++++ Stored data

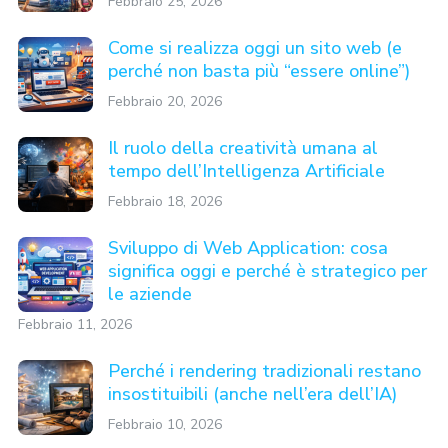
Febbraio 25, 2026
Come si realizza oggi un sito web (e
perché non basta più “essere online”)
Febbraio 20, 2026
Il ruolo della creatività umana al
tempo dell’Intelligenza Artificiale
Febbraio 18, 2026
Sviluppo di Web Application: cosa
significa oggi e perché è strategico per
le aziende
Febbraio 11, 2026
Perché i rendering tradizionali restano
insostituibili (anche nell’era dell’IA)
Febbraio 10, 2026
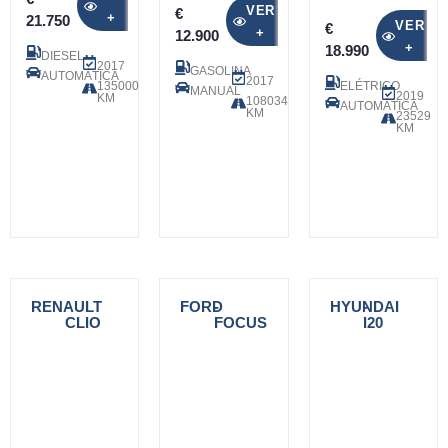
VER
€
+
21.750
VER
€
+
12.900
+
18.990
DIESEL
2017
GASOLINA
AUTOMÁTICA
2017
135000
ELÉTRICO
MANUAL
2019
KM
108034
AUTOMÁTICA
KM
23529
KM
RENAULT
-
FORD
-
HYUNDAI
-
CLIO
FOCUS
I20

++++++++

Exercise requirements
Text only, pictures out: give every record again as written.

Response for this exercise
Febbraio 25, 2026
Come si realizza oggi un sito web (e
perché non basta più “essere online”)
Febbraio 20, 2026
Il ruolo della creatività umana al
tempo dell’Intelligenza Artificiale
Febbraio 18, 2026
Sviluppo di Web Application: cosa
significa oggi e perché è strategico per
le aziende
Febbraio 11, 2026
Perché i rendering tradizionali restano
insostituibili (anche nell’era dell’IA)
Febbraio 10, 2026
VER
€
+
21.750
VER
€
+
12.900
+
18.990
DIESEL
2017
GASOLINA
AUTOMÁTICA
2017
135000
ELÉTRICO
MANUAL
2019
KM
108034
AUTOMÁTICA
KM
23529
KM
RENAULT
-
FORD
-
HYUNDAI
-
CLIO
FOCUS
I20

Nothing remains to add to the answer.